I believe that many people have read the article about using colossal-AI to reproduce the process of Chatgpt, but in fact, some people have sighed "It's very clear, but I can't do it myself". I will disclose the actual combat process and give a reference to friends who are interested in reproducing the chatgpt process.
1. Environment construction:
1. Tencent Cloud purchased a P40 GPU server (T4 GPU 16G can't run, OOM), the server is a 24G GPU, and the software environment is: ubutun18.04+torch1.9
2. Use git clone to download the source code of colossalAI, and use https://ghproxy.com for acceleration.
git clone https://ghproxy.com/https://github.com/hpcaitech/ColossalAI
3. Build the nvidia docker operating environment.
4. Use the nvidia image (such as: nvcr.io/nvidia/pytorch:22.05-py3), note: the image of hpcaitech/colossalai:0.2.5 cannot use the --gpus parameter.
sudo docker pull nvcr.io/nvidia/pytorch:22.05-py3
5. Enter ColosaalAI and create a gpt container
sudo docker run --name gpt --gpus=all --ipc=host --rm -it -v $PWD:/gpt -p 6006 -p 8888 --ulimit memlock=-1 -v /etc/localtime:/etc/localtime:ro -d nvcr.io/nvidia/pytorch:22.05-py3
6. Enter the gpt container
sudo docker exec -it gpt /bin/bash
7. Install chatgpt and its dependencies under /gpt/applications/ChatGPT in the container, and use Douban to accelerate the source.
pip install . -i https://pypi.douban.com/simple
2. Start training prompt data
1. Enter the example directory, download prompts.csv , and start training with prompts.
python train_prompts.py prompts.csv --strategy naive
2. After the training is completed, two model files are generated, and the GPU occupies about 9 G.
3. Start training the reward model
1. Install git-lfs in the host service (non-docker environment) to manage large files in the model.
curl -s https://packagecloud.io/install/repositories/github/git-lfs/script.deb.sh | sudo bash
sudo apt-get install git-lfs
git lfs install
2. Go to the ColossalAI\applications\ChatGPT\examples directory of the host server and download bloom-560m.
git clone https://huggingface.co/bigscience/bloom-560m
This time is relatively long, you need to download more than 3 G model files, please wait patiently.

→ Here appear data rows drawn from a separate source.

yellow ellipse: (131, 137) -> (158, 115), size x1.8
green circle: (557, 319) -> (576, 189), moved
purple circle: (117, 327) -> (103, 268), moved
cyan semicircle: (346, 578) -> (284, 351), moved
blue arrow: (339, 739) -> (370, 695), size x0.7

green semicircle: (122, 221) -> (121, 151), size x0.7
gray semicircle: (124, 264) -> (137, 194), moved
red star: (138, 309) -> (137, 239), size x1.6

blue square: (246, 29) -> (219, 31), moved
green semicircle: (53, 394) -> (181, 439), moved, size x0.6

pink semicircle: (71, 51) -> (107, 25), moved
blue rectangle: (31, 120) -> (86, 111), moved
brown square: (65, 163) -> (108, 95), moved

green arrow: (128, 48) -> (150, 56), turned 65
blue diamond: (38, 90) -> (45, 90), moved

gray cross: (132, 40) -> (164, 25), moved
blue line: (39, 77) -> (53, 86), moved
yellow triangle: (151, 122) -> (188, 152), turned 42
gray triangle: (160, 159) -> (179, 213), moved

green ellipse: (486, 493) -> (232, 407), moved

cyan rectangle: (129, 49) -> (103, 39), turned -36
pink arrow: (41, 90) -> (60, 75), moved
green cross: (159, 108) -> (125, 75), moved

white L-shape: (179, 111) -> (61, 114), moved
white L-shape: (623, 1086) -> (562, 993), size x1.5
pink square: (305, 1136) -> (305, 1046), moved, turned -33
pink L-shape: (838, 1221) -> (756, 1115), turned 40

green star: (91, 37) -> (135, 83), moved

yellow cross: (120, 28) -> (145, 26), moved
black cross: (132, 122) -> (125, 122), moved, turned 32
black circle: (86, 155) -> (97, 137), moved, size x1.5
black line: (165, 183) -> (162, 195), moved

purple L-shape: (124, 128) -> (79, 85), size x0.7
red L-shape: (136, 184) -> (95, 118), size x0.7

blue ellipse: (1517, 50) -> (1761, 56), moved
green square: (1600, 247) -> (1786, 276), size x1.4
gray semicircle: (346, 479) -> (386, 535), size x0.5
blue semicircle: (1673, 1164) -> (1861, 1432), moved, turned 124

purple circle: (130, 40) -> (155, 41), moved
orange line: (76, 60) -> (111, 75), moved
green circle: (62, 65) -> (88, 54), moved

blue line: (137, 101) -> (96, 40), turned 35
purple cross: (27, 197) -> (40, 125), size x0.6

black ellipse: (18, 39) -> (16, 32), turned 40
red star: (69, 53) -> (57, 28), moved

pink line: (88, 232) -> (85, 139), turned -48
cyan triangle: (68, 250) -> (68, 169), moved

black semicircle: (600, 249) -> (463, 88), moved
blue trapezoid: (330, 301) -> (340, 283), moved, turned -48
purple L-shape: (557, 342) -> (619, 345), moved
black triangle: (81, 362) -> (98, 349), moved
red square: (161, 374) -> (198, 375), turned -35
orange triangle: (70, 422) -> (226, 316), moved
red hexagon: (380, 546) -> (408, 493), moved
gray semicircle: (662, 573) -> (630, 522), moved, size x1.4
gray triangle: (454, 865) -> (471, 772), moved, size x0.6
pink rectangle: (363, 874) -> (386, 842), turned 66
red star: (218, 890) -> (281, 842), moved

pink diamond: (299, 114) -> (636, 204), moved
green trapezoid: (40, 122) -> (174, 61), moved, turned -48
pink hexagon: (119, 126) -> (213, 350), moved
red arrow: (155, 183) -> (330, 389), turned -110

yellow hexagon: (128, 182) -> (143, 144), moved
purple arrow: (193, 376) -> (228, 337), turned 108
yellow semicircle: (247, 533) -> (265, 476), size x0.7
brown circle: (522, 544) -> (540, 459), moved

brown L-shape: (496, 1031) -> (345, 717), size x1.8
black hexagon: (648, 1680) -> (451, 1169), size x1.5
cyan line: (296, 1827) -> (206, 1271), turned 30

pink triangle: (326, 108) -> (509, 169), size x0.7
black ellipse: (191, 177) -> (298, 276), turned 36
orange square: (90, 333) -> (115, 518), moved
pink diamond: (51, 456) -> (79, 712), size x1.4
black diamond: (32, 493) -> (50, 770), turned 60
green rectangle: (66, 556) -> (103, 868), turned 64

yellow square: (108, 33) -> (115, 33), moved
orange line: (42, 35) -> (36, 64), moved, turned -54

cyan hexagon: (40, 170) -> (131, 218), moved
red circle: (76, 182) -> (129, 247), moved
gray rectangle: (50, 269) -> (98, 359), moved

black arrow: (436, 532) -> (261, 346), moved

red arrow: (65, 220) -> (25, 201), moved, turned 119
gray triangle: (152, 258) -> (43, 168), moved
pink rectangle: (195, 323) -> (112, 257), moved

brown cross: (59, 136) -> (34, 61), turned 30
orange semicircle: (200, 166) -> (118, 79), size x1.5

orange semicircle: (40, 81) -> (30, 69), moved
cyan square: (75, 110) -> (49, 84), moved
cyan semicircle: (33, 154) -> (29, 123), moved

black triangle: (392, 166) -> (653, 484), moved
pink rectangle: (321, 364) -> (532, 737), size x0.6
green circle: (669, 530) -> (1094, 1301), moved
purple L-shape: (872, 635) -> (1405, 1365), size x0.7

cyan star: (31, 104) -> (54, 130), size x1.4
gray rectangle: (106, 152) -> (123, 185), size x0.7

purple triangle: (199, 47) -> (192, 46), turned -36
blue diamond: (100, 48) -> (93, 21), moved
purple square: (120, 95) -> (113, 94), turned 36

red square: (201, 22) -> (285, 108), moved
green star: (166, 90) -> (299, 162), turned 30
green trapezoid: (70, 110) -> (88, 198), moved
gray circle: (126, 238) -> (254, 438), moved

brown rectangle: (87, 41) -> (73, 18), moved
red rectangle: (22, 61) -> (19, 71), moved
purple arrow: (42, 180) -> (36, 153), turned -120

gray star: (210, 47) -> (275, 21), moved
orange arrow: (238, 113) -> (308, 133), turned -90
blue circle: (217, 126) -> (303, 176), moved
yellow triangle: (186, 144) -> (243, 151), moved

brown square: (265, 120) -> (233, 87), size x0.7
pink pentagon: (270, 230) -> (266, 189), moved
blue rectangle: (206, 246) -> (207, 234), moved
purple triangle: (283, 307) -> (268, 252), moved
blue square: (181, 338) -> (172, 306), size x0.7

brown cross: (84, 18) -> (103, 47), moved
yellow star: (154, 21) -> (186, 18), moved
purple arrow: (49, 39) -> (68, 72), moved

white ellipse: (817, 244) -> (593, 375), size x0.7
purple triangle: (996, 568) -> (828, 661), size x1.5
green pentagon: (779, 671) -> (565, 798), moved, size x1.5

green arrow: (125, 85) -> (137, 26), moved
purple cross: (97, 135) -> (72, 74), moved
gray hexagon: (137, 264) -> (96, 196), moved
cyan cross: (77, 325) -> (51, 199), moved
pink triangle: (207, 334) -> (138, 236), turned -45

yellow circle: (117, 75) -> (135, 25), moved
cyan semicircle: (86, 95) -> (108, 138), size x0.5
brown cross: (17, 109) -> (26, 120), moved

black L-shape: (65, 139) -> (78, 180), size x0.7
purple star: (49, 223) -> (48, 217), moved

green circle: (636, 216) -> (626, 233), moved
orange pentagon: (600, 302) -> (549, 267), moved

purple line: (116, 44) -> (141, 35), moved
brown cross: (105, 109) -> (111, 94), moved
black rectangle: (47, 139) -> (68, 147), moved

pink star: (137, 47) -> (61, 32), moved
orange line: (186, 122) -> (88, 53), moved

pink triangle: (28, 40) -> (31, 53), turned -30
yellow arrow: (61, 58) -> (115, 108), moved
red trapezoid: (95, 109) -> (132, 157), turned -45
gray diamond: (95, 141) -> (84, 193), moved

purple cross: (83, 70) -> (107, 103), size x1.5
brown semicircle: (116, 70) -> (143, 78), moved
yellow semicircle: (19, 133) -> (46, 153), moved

3. Train the reward model in the gpt container
python train_reward_model.py --pretrain bloom-560m
4. Run benckmark
Please refer to ReadMe.md to proceed.
5. Description
Among them, prompts with dummy suffix are randomly generated prompts, prompts with prompts use prompts.csv, fine-tuning training uses the gpt2 model, reward model training uses the bloom model, benckmark uses the opt model, and there is currently no complete In series, you can realize it according to your own understanding. That is, first use the prompt method to use a large model (such as: gpt2/bloom/opt) to fine-tune an actor model, then use the labeled data with human feedback to train a reward model, and then use the reward model to train the actor model to obtain a human-like model. The model of feedback evaluation.